Mas o que é mais impressionante no processo de escrita é que Agustina quase não fazia alterações ao texto – riscava uma palavra aqui ou ali, mas de resto as frases saíam em catadupa, como se tudo estivesse dentro dela já muito definido quando começava a escrever e a caneta fosse apenas o terminal por onde tudo se plasmava no papel. A propósito dos 90 anos da escritora, o Círculo Literário publicará o fac simile do escrito autógrafo do romance Ternos Guerreiros (1960), uma edição para iniciados agustinianos, mas a própria Agustina faz um pouco de luz sobre a forma como escreve: «tenho um processo de criação que considero desonesto. Escrevo rapidamente. Não faço resumos, quase não tiro nada, a não ser durante as provas em que pode haver uma ligeira emenda. Mas de modo geral, escrevo rapidamente e com um texto muito perfeito, digamos assim.»

Provavelmente deveria ser feito um estudo psicológico a partir dos seus manuscritos, porque o significado dessa realização dirá alguma coisa sobre o que é a inspiração, o que será o talento, o que desperta o génio. Porque Agustina é genial nos enredos que constrói, nas personagens que desenha, como é profundíssima na observação e no pensamento sobre tantas facetas da vida.

O editor

A Guimarães Editores foi sempre a editora de Agustina, por uma ligação quase umbilical, e não deixou de o ser mesmo quando passou para as mãos da Babel, de Paulo Teixeira Pinto. «Boa parte da obra está esgotada», diz Alberto Luís, mas a editora está a corrigir isso: a obra completa de Agustina será publicada, nomeadamente uma novela inédita, Cividade, que o novo Círculo Literário Agustina Bessa-Luís pretendia publicar, caso o editor não o fizesse. «Este livro tem muito das memórias de infância da Maria Agustina», diz Alberto Luís.
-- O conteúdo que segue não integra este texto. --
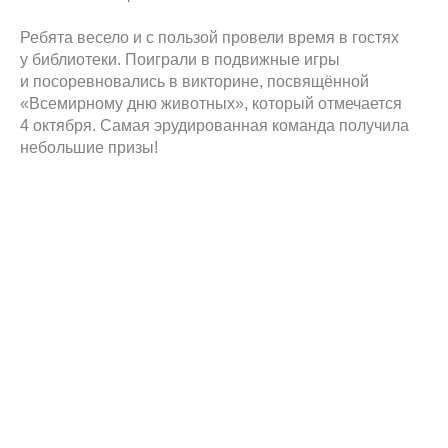
Ребята весело и с пользой провели время в гостях
у библиотеки. Поиграли в подвижные игры
и посоревновались в викторине, посвящённой
«Всемирному дню животных», который отмечается
4 октября. Самая эрудированная команда получила
небольшие призы!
Cividade era um povoado castrejo da Idade Romana situado em Bagunte – Vila do Conde – vizinho da Quinta de Cavaleiros onde Agustina viveu durante a sua infância.

Inicialmente, era o marido que passava a escrito os romances de Agustina. «Era eu que batia os textos à máquina, sim. Era uma trabalheira. Mas depois a Guimarães arranjou uma funcionária para fazer isso. Eu tirava fotocópias aumentadas dos manuscritos e essa funcionária tinha jeito para decifrar aquela letra. Ou seja, aí por 1969, 1970 passei a “ditador” dos livros.»

Mas não está tudo publicado, longe disso. «Há muita coisa inédita, sim. A Bíblia dos Pobres, por exemplo, foi uma série que teve o primeiro e segundo volumes, Homens e Mulheres e As categorias, publicados nos finais dos anos de 1960. Mas eu encontrei mais três originais – um completo e dois quase completos. São livros de 250 páginas cada um. Outro exemplo é o de As Fúrias, romance adaptado ao teatro por Filipe La Féria, que nunca deve ter sido publicado nesta versão teatralizada «porque encontrei aqui em casa as provas tipográficas». Tal como há muitas outras obras que nunca chegaram a ser publicadas em livro, como conferências e estudos. «E há muitas histórias e acontecimentos da vida de Agustina que tenho de ser eu a escrever, das nossas vivências, de casos. É uma vida rica, muito rica, que ela teve, que nós vamos tendo.» E solta o fio da intimidade: «Ah claro, íamos muitas vezes às compras juntos.» «E gostava muito de cozinhar e cozinhava muito bem», recorda a filha única, Mónica, que segue a conversa e a pontua aqui e ali com a certeza de uma memória sempre muito precisa e muito ligada aos acontecimentos.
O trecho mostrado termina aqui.